Sunday, September 2, 2018

soft question - Non equilibrium statistical mechanics



A question kept bothering me about the Non-Equilibrium Statistical mechanics, can somebody give a simple description of how one approaches this subject? Is there a exact formalism, as we have for Equilibrium Statistical Mechanics, or is it some kind of an approximation? I would also like to know the promising efforts in this field.



Answer



There exist an exact formalism to treat non equilibrium statistical mechanics. You start to write down the Hamiltonian for the N interacting particles.
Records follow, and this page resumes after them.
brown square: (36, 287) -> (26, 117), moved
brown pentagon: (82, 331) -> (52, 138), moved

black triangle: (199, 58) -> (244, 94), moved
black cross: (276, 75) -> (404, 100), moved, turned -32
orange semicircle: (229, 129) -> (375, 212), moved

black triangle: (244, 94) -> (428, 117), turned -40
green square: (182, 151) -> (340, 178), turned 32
Then you introduce the distribution function in the phase space $f(r_1,r_2...r_n,p_1,p_2,...p_n,t)$.The time evolution of this distribution function is generated by the Hamiltonian and more precisely by the poisson brackets: ${x_i,p_i};{x_i,H};{p_i,H}$. The time evolution equation for f is named Liouvillian. However beautifull this formalism is, it is completly equivalent to solving the motion equation for the N particles, that is to say, it is useless. So on reduces by 2N-1 integrations over $x_i,p_i$ the problem to a 1 particle distribution function. The reduction is exact but one finds that $f_1$ is coupled to $f_{12}$; $f_{12}$ is coupled to $f_{123}$ etc. (BBGKY hierarchy). There are different methods to stop the expansion and the resulting equation for the 1 particle distribution function is named differently depending on the problem: Vlasov's equation, Laundau's equation, Balescu's equation, Fokker-Planck's equation or Boltzmann's equation.